His early years in Utah had taught him about the benefits, even the necessity, of community for survival in a harsh natural environment, and Stegner recognized that it was the Mormons’ faith in God and in the future that had enabled them alone to carve out a respectable civilization in the North American desert. Wally never embraced Mormonism or any religious faith, but Fradkin believes that in a sense Stegner shared the Eastward orientation of this biblical people. The Mormons of Salt Lake City bury their dead beneath headstones that look back towards Zion. And Fradkin places much symbolic value upon the fact that Stegner chose for his own ashes to be scattered on his summer property in Greensboro, Vermont instead of near the Palo Alto home he had occupied for more than forty years. In part, Stegner’s decision may have been a testament to the comparatively stable, if flawed, local community he had discovered there. In Fradkin’s interpretation, it was also about Stegner’s belief in the greater capacity of this more verdant land to renew its own natural resources and reverse some of the grosser effects of human spoliation.

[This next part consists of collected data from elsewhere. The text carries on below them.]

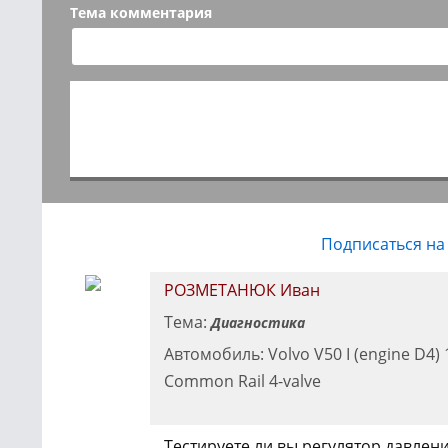
Тема комментария
Подписаться на
РОЗМЕТАНЮК Иван
Тема:
Диагностика
Автомобиль: Volvo V50 I (engine D4) 
Common Rail 4-valve
Тестируете ли вы регулятор давлен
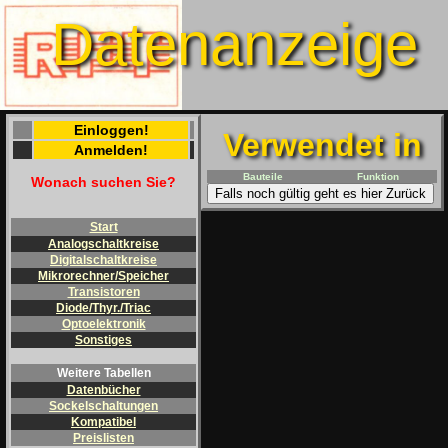
Datenanzeige
Einloggen!
Verwendet in
Anmelden!
Bauteile
Funktion
Wonach suchen Sie?
Falls noch gültig geht es hier Zurück
Start
Analogschaltkreise
Digitalschaltkreise
Mikrorechner/Speicher
Transistoren
Diode/Thyr./Triac
Optoelektronik
Sonstiges
Weitere Tabellen
Datenbücher
Sockelschaltungen
Kompatibel
Preislisten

The environmental and even social perils of the West, on Stegner’s view, have been specially conditioned by an all but pervasive aridity that, among other things, freezes the effects of human exploitation into the landscape. In the more humid Eastern and Southern climes, the vertiginous wilderness is always poised to reclaim the land at least partially from human development and control. The practically necessary power plants, dams, mines, and sprawling housing developments of the West, by contrast, scar and damage the land in ways that are irreversible within any human timeframe. A New Deal Democrat who believed in the prudent use of governmental power, Stegner supported robust federal protection of the pristine wilderness areas that still remained west of the Mississippi, going so far as to invest with spiritual significance the preservation of some Western lands in a state as much unaltered by human influence as possible. He believed there were intangible and ancient resources in those places that might somehow sustain us.

With some pathos Fradkin relates how Stegner ultimately despaired over the future of a region whose landscapes he had once celebrated as “the geography of hope.” And it would not be too difficult to conclude that on the whole in the American West today we do live in the wreckage of Stegner’s dream for a mature society that has learned to restrain its growth and exist in harmony with both the natural environment and the complicated yet rich past of our nation and cultures. We may have learned to hope for less than Stegner did because the opportunity to forge the kind of American West he imagined has long since closed.

If nothing else, the endless banality of the strip malls and track homes and the seemingly ephemeral nature of so much that emanates from the mainstream culture of the West Coast constantly remind us of the sober fact. For all that, we Westerners are not yet entirely immune to the enticements of “the geography of hope.” We feel, perhaps as keenly as did Stegner, the need to make that whole journey of civilization in one lifetime. In light of his frequently painful, albeit impressive attempt to blaze this trail, we are naturally dubious about our own prospects of making that crossing safely.

Thomas Zebrowski, a native of San Jose, CA, is a Ph.D. candidate in Ethics at the University of Chicago, Divinity School.